Run a fleet check and an update:

$ ./ping_check_onering.sh
[INFO] Pinging 192.168.1.10 (from 101_web_ssh.sh) ...
[OK] 192.168.1.10 reachable
---
[INFO] Pinging 192.168.1.11 (from 102_db_ssh.sh) ...
[OK] 192.168.1.11 reachable
...

$ ./function_check_onering.sh
[INFO] Checking SSH to opsadmin@192.168.1.10 via 101_web_ssh.sh ...
[OK] SSH reachable: opsadmin@192.168.1.10
---
[INFO] Checking SSH to opsadmin@192.168.1.11 via 102_db_ssh.sh ...
[OK] SSH reachable: opsadmin@192.168.1.11
...

$ ./fleet_runner.sh -u
[INFO] Running ./101_web_ssh.sh uptime
 10:05:12 up 12 days,  2:45,  1 user,  load average: 0.09, 0.05, 0.01
[OK] ./101_web_ssh.sh succeeded.
---
[INFO] Running ./102_db_ssh.sh uptime
 10:05:13 up 4 days,  8:17,  1 user,  load average: 0.22, 0.14, 0.06
[OK] ./102_db_ssh.sh succeeded.

$ ./fleet_runner.sh
[INFO] Running ./101_web_ssh.sh --update
[OK] /root/u.sh completed on 192.168.1.10
...

Prerequisites (Recommended)

  • Harden SSH on target hosts (key-based auth, disable root login, restrict inbound access)
  • Use a dedicated admin workstation / dev desk
  • Restrict sudoers to the minimum commands required
  • Centralize logs if using this in production

Security Notes / Limitations

  • OneRing Fleet is an operations convenience tool. It is not a complete security control or zero-trust implementation.
  • The generated --update path calls sudo -n /root/u.sh; review and restrict this for your environment.
  • Port forwarding, firewall policy, VPN/Zero Trust controls, and remote update script design are intentionally left to the system administrator operating the environment.
  • ping_check_onering.sh uses ICMP ping. If your environment blocks ICMP, a host may still be SSH-reachable even when the ping precheck warns.
  • function_check_onering.sh runs a non-interactive true command over SSH, which is usually a better preflight than ICMP for hardened environments.
  • The generator stores the last used SSH username in .last_ssh_user for convenience.
  • Generated helper scripts and fleet logs may contain internal hostnames, usernames, and IPs.
  • A .gitignore is included to help prevent accidentally committing generated scripts, logs, and cache files.
  • Prefer passphrase-protected keys and modern key types (for example ed25519).
  • Consider short-lived SSH certificates (OpenSSH CA, Vault, Teleport, etc.) as a future upgrade.

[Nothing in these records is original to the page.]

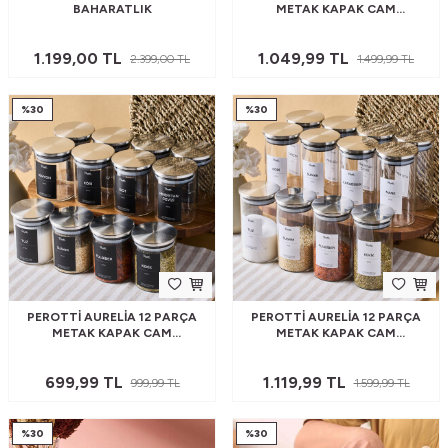
BAHARATLIK
METAK KAPAK CAM
BAHARATLIK 275 ML
1.199,00
TL
1.049,99
TL
2.399,00
TL
1.499,99
TL
%
30
%
30
PEROTTI AURELIA 12 PARÇA
PEROTTI AURELIA 12 PARÇA
METAK KAPAK CAM
METAK KAPAK CAM
BAHARATLIK 225 ML
BAHARATLIK 325 ML
699,99
TL
1.119,99
TL
999,99
TL
1.599,99
TL
%
30
%
30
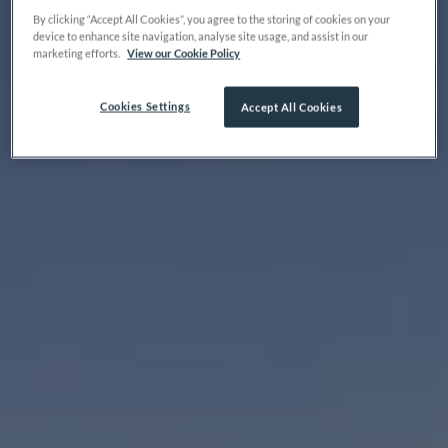
By clicking “Accept All Cookies”, you agree to the storing of cookies on your
device to enhance site navigation, analyse site usage, and assist in our
marketing efforts.
View our Cookie Policy
Cookies Settings
Accept All Cookies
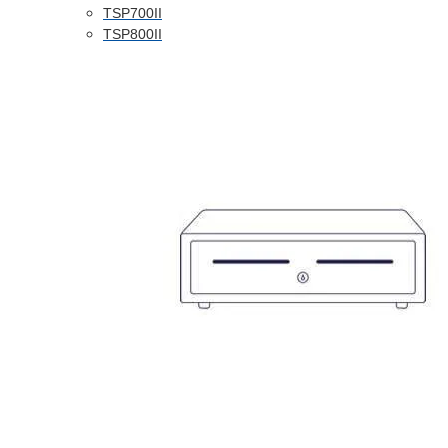
TSP700II
TSP800II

sudoers (Least Privilege) for --update

The generated --update mode runs:

sudo -n /root/u.sh

Do not grant broad passwordless sudo for all commands. Instead, allow only the update script for the SSH user.

Example /etc/sudoers.d/ops-update entry (edit with visudo -f /etc/sudoers.d/ops-update):

# Allow opsadmin to run only the approved update script without a password
opsadmin ALL=(root) NOPASSWD: /root/u.sh

Recommended hardening for /root/u.sh:

  • Owned by root:root
  • Not writable by non-root users (chmod 700 /root/u.sh)
  • Uses absolute paths for commands where practical (for example /usr/bin/apt, /usr/bin/systemctl)
  • Returns exit 0 only on success, non-zero on failure
  • Writes to a root-owned log file if you need audit detail

If you need multiple allowed maintenance scripts, list each script explicitly in sudoers rather than granting ALL.

Customization Ideas

  • Add more fleet_runner.sh flags for common checks
  • Add host grouping (prod/stage/dev) via prefixes or a manifest file
  • Replace --update with a configurable command for your environment
  • Integrate with short-lived credentials or an access broker

Naming / Theme

  • Project name: OneRing Fleet
  • Tagline: One script to rule them all.
  • Theme note: this is LOTR-inspired branding only and has no affiliation with Tolkien/Middle-earth rights holders.

License

MIT (see LICENSE).

About

One script to rule them all. OneRing Fleet helps system administrators generate per-host SSH helper scripts and run fleet-wide maintenance or diagnostic commands quickly. OneRing Fleet has been used with Linux servers managed from a Linux admin workstation / dev desktop.